Il rischio da agenti cancerogeni e mutageni. REACh e CLP

Il rischio da agenti cancerogeni e mutageni. REACh e CLP Aggiornamento RSPP Il rischio da agenti cancerogeni e mutageni REACh e CLP Lucina Mercadante 1 Sintesi intervento Le Figure della sicurezza in azienda L inquadramento normativo ex D. Lgs. 81/08 e s.m.i

Dettagli

1)Quale tra i seguenti elementi è un gas nobile? a. Si b. Mo c. Ge d. He. 2) L'acqua è:

1)Quale tra i seguenti elementi è un gas nobile? a. Si b. Mo c. Ge d.
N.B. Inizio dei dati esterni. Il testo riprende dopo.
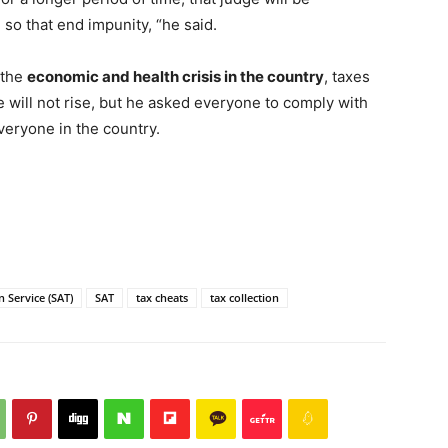
so that end impunity, “he said.
 the
economic and health crisis in the country
, taxes
ne will not rise, but he asked everyone to comply with
everyone in the country.
 Service (SAT)
SAT
tax cheats
tax collection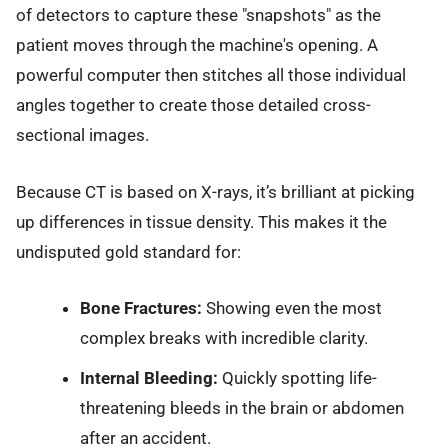
of detectors to capture these "snapshots" as the
patient moves through the machine's opening. A
powerful computer then stitches all those individual
angles together to create those detailed cross-
sectional images.
Because CT is based on X-rays, it’s brilliant at picking
up differences in tissue density. This makes it the
undisputed gold standard for:
Bone Fractures:
Showing even the most
complex breaks with incredible clarity.
Internal Bleeding:
Quickly spotting life-
threatening bleeds in the brain or abdomen
after an accident.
He. 2) L'acqua è: 1)Quale tra i seguenti elementi è un gas nobile? a. Si b. Mo c. Ge d. He 2) L'acqua è: a. una sostanza elementare b. un composto chimico c. una miscela omogenea d. una soluzione 3) Quale dei seguenti elementi

Dettagli

Cognome. Nome Classe 1^ VERIFICA DI CHIMICA Recupero trimestre Data NB troverai le soluzioni nel testo in grassetto o sottolineato

Cognome. Nome Classe 1^ VERIFICA DI CHIMICA Recupero trimestre Data NB troverai le soluzioni nel testo in grassetto o sottolineato Cognome. Nome Classe 1^ ERIICA DI CHIMICA Recupero trimestre Data NB troverai le soluzioni nel testo in grassetto o sottolineato 1. Quale dei seguenti enunciati non descrive lo stato liquido? a) le particelle

Dettagli

PROGRAMMA CONSUNTIVO

PROGRAMMA CONSUNTIVO PROGRAMMA CONSUNTIVO a.s. 2014/2015 MATERIA Scienze Naturali CLASSE Quinta SEZIONE C INDIRIZZO Liceo delle Scienze Applicate DOCENTE Virtuoso Assunta ORE DI LEZIONE Cinque OBIETTIVI **************** Spiegare

Dettagli

DECISIONE DELLA COMMISSIONE

DECISIONE DELLA COMMISSIONE L 186/36 Gazzetta ufficiale dell Unione europea 18.7.2007 DECISIONE DELLA COMMISSIONE del 21 giugno 2007 che stabilisce i criteri ecologici per l assegnazione di un marchio comunitario di qualità ecologica

Dettagli

L implementazione del Regolamento REACH nel Gruppo ERG

L implementazione del Regolamento REACH nel Gruppo ERG L implementazione del Regolamento REACH nel Gruppo ERG Angelo Riccio Responsabile Sostenibilità e Governance HSEQ ERG SpA REACH: gli adempimenti del settore petrolifero. Siracusa, 29-30 settembre 2008.